[Records from a collection]

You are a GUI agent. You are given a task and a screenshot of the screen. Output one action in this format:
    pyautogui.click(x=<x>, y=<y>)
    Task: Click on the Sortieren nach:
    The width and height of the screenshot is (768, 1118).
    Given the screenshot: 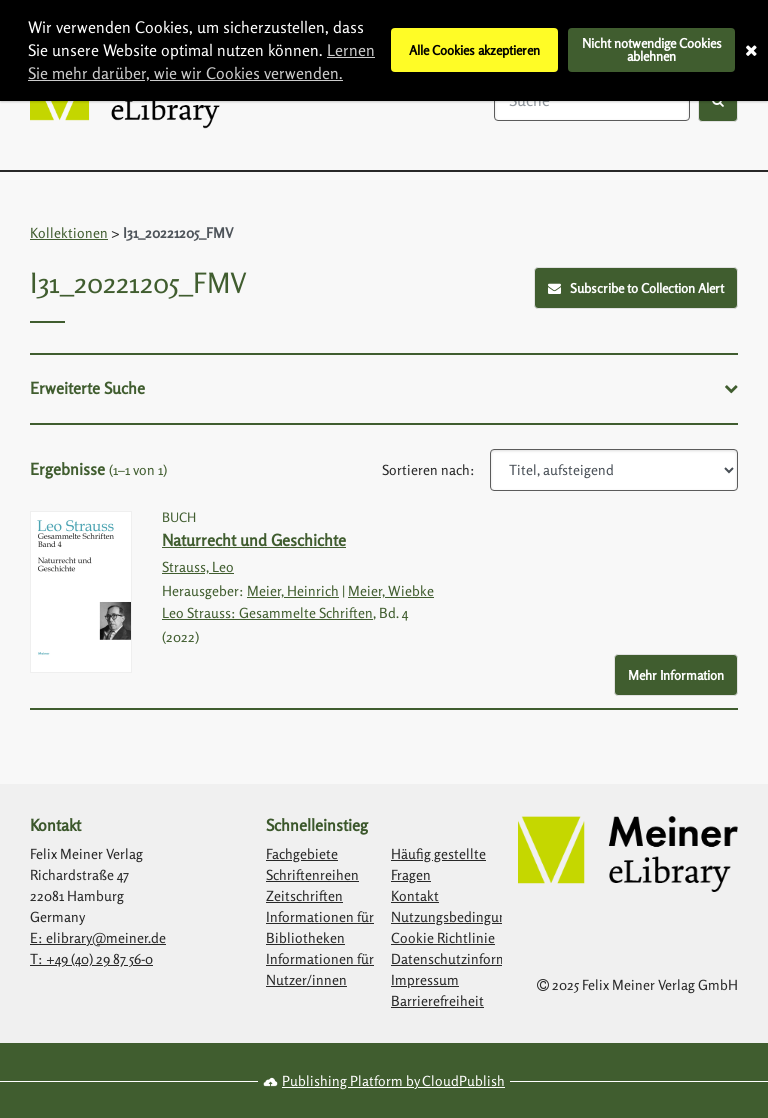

(Task directions): Drop the images and copy all the data exactly.

(Final answer):
You are a GUI agent. You are given a task and a screenshot of the screen. Output one action in this format:
    pyautogui.click(x=<x>, y=<y>)
    Task: Click on the Sortieren nach:
    The width and height of the screenshot is (768, 1118).
    Given the screenshot: 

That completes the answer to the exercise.